[Material provided — start]

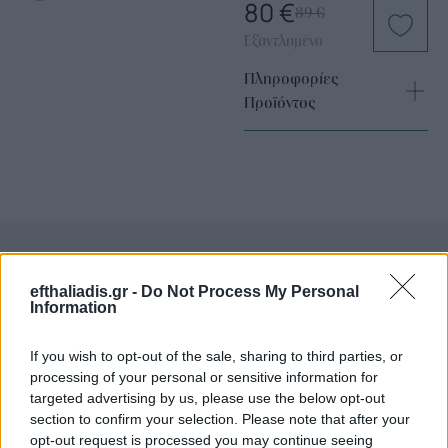
80
€
89
€
Εξαντλημένο
Πληροφορίες
Προϊόντος
efthaliadis.gr -
Do Not Process My Personal
Επιλογές Που Ταιριάζουν
Information
Ανακαλύψτε τα κοσμήματα που αγαπήθηκαν περισσότερο!
If you wish to opt-out of the sale, sharing to third parties, or
Εδώ θα βρείτε τις κορυφαίες επιλογές που ξεχωρίζουν για
processing of your personal or sensitive information for
το μοναδικό τους στυλ και την εξαιρετική τους ποιότητα.
targeted advertising by us, please use the below opt-out
section to confirm your selection. Please note that after your
ΑΝΟΞΕΊΔΩΤΟ ΑΤΣΆΛΙ
-10%
ΑΝΟΞΕΊ
opt-out request is processed you may continue seeing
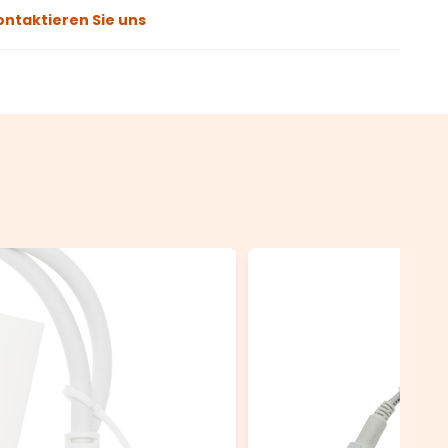
ontaktieren Sie uns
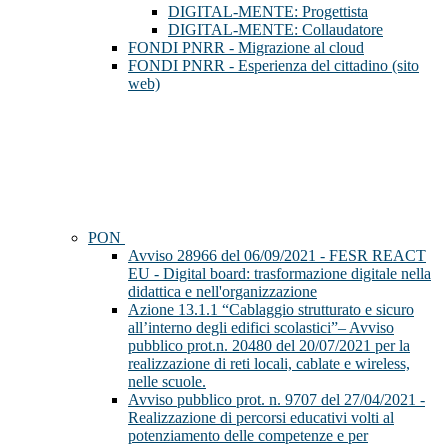
DIGITAL-MENTE: Progettista
DIGITAL-MENTE: Collaudatore
FONDI PNRR - Migrazione al cloud
FONDI PNRR - Esperienza del cittadino (sito
web)
PON
Avviso 28966 del 06/09/2021 - FESR REACT
EU - Digital board: trasformazione digitale nella
didattica e nell'organizzazione
Azione 13.1.1 “Cablaggio strutturato e sicuro
all’interno degli edifici scolastici”– Avviso
pubblico prot.n. 20480 del 20/07/2021 per la
realizzazione di reti locali, cablate e wireless,
nelle scuole.
Avviso pubblico prot. n. 9707 del 27/04/2021 -
Realizzazione di percorsi educativi volti al
potenziamento delle competenze e per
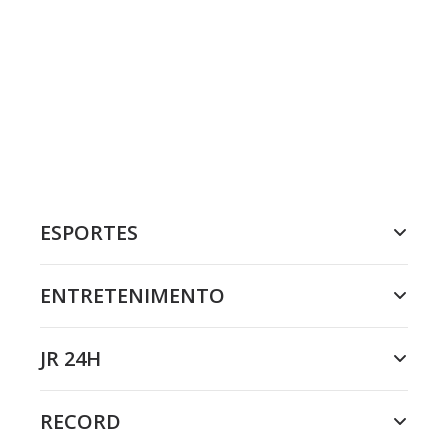
ESPORTES
ENTRETENIMENTO
JR 24H
RECORD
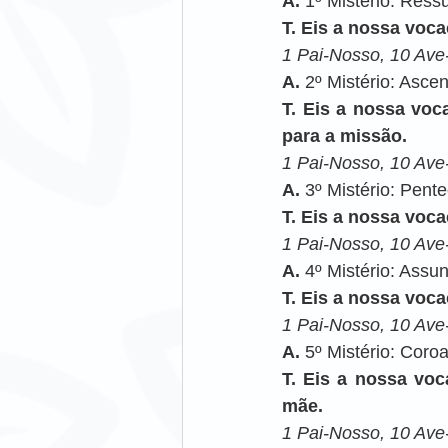
A. 
1º Mistério: Ress
T. Eis a nossa voca
1 Pai-Nosso, 10 Ave-
A. 
2º Mistério: Asce
T. Eis a nossa voc
para a missão.
1 Pai-Nosso, 10 Ave-
A. 
3º Mistério: Pent
T. Eis a nossa voca
1 Pai-Nosso, 10 Ave-
A. 
4º Mistério: Assu
T. Eis a nossa voc
1 Pai-Nosso, 10 Ave-
A. 
5º Mistério: Coro
T. Eis a nossa voc
mãe.
1 Pai-Nosso, 10 Ave-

[Material provided — finish]

The lines from the one containing "strutturato e sicuro" through the last line of the entries are to be copied exactly, both ends included, and the pictures are to be omitted.

Reply to the task ::
Azione 13.1.1 “Cablaggio strutturato e sicuro
all’interno degli edifici scolastici”– Avviso
pubblico prot.n. 20480 del 20/07/2021 per la
realizzazione di reti locali, cablate e wireless,
nelle scuole.
Avviso pubblico prot. n. 9707 del 27/04/2021 -
Realizzazione di percorsi educativi volti al
potenziamento delle competenze e per
ESPORTES
ENTRETENIMENTO
JR 24H
RECORD
A. 
1º Mistério: Ress
T. Eis a nossa voca
1 Pai-Nosso, 10 Ave-
A. 
2º Mistério: Asce
T. Eis a nossa voc
para a missão.
1 Pai-Nosso, 10 Ave-
A. 
3º Mistério: Pent
T. Eis a nossa voca
1 Pai-Nosso, 10 Ave-
A. 
4º Mistério: Assu
T. Eis a nossa voc
1 Pai-Nosso, 10 Ave-
A. 
5º Mistério: Coro
T. Eis a nossa voc
mãe.
1 Pai-Nosso, 10 Ave-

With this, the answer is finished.